# Lagrangian mechanics of continuous systems

I'm thinking about generalizations of Lagrangian mechanics to systems with infinitely many degrees of freedom, but what I've got uses some extremely sketchy math that still appears to give a correct result. I only consider conservative systems that do not explicitly depend on time.

Of course, if our system is described by finitely many coordinates $q_i$ and a Lagrangian $L = L(\mathbf{q}, \dot{\mathbf{q}})$, then the motion obeys Lagrange's equation
$$\frac{\partial L}{\partial q_i} - \frac{d}{dt} \frac{\partial L}{\partial \dot q_i} = 0,$$
or equivalently,
$$\frac{\partial L}{\partial \mathbf{q}} - \frac{d}{dt} \frac{\partial L}{\partial \dot{\mathbf{q}}} = 0,$$
where $\partial L / \partial \mathbf{q}$ is a directional derivative
$$\frac{\partial L}{\partial \mathbf{q}}(\mathbf{v}) = \left. \frac{d}{d\tau} L(\mathbf{q} + \tau \vect{v}, \dot{\mathbf{q}}) \right\rvert_{\tau = 0},$$
and similarly for $\partial L / \partial \dot{\mathbf{q}}$.
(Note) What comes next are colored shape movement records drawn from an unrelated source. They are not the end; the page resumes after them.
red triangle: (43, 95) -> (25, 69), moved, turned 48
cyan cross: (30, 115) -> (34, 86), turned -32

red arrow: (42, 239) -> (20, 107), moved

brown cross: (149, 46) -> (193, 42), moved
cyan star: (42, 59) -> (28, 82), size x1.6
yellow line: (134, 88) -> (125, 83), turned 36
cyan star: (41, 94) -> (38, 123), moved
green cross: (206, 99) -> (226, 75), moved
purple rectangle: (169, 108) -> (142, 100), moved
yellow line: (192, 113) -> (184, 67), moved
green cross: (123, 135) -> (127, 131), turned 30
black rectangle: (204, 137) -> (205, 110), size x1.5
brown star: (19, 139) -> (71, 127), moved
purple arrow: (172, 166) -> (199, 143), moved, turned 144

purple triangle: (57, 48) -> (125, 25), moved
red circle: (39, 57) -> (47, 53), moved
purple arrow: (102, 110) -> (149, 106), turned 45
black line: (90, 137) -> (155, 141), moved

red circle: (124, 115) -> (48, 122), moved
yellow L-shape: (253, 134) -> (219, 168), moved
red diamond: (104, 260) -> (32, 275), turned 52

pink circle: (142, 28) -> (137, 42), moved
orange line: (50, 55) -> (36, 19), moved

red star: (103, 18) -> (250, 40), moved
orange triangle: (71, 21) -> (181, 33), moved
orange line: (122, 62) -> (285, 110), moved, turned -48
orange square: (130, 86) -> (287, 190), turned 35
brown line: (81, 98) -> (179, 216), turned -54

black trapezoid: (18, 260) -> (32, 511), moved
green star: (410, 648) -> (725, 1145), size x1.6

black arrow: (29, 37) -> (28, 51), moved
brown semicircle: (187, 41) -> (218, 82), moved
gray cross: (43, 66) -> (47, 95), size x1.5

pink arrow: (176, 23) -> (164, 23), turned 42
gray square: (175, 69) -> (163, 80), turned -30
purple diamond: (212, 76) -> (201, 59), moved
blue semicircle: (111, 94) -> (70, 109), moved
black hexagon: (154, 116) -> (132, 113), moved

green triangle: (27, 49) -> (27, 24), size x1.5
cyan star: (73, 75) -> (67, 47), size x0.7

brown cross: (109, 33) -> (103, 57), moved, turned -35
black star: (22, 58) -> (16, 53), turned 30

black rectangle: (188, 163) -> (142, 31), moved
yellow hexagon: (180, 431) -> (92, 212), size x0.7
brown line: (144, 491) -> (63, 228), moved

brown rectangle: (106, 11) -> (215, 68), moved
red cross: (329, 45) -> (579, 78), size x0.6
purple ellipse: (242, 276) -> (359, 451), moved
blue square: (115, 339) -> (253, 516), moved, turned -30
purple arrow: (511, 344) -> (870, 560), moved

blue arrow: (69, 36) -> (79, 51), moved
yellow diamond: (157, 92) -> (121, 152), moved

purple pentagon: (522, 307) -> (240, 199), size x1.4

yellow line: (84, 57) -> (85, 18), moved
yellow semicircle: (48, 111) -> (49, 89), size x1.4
Now say our system is described by some continuous parameter $s$, so we again have $L = L(q, \dot q)$, but this time $q$ is a function of both $s$ and $t$. I make the bold claim that Lagrange's equation still holds in this sense:
$$\frac{\partial L}{\partial q} - \frac{d}{dt} \frac{\partial L}{\partial \dot q} = 0,$$
where the derivatives of the Lagrangian are some functional directional derivative:
$$\frac{\partial L}{\partial q}(f) = \left. \frac{d}{d\tau} L(q + \tau f, \dot q) \right\rvert_{\tau = 0},$$
where $f$ is some function of $s$.

As an example, suppose we have a continuous spring, with an unextended length of 0, confined to the $y$ axis. Its position is described by a function $y(s, t)$, where $s$ ranges from $0$ to $\ell$; the parameter $s$ perhaps represents length along the coil from one end. Its mass and spring constant per unit length are $\mu$ and $\kappa$. I write $y'$ to mean $\partial y / \partial s$. The potential energy and kinetic energy are
$$V = \int_0^\ell \mu g y(s) + \frac12 \kappa \left( \frac{\partial y(s)}{\partial s} \right)^2 \,ds, \quad T = \int_0^\ell \frac12 \mu \dot y(s)^2 \,ds,$$
so the Lagrangian is
$$L = \int_0^\ell \frac12 \mu \dot y(s)^2 - \mu gy(s) - \frac12 \kappa y'(s)^2 \,ds.$$
The directional derivatives with respect to $y$ and $y'$ of the Lagrangian satisfy
$$\frac{\partial L}{\partial y}(f) = \left. \frac{d}{d\tau} \int_0^\ell \frac12 \mu \dot y(s)^2 - \mu g (y(s) + \tau f(s)) - \frac12 \kappa (y'(s) + \tau f'(s))^2 \,ds \right\rvert_{\tau = 0} = -\int_0^\ell \mu g f(s) + \kappa y'(s) f'(s) \,ds$$
$$\frac{\partial L}{\partial \dot y}(f) = \left. \frac{d}{d\tau} \int_0^\ell \frac12 \mu (\dot y(s) + \tau f(s))^2 - \mu gy(s) - \frac12 \kappa y'(s)^2 \right\rvert_{\tau = 0} = \int_0^\ell \mu \dot y(s) f(s) \,ds$$
Thus, Lagrange's equation gives
$$\int_0^\ell \mu g f(s) + \kappa y'(s) f'(s) + \frac{d}{dt} \mu \dot y(s) f(s) \,ds = 0.$$
Integration by parts on the second term and simplifying gives
$$\kappa (y'(\ell) f(\ell) - y'(0) f(0)) - \int_0^\ell \left[ \mu g - \kappa y''(s) + \mu \ddot y(s) \right] f(s) \,ds = 0.$$
I claim that somehow the term on the left disappears. Since this equation must be true for any function $f$, the expression in brackets must be zero; we then get the equation of motion
$$\ddot y(s) = \frac{\kappa}{\mu} y''(s) - g.$$
It seems like a physically reasonable equation; solutions oscillate over time, and if we say fix $y(\ell) = 0$, then in an equilibrium solution $y(s) = (\mu g/2\kappa) (s^2 - \ell^2)$ the tension $\kappa y'(s)$ at any point is equal to the weight $\mu gs$ of the spring below that point.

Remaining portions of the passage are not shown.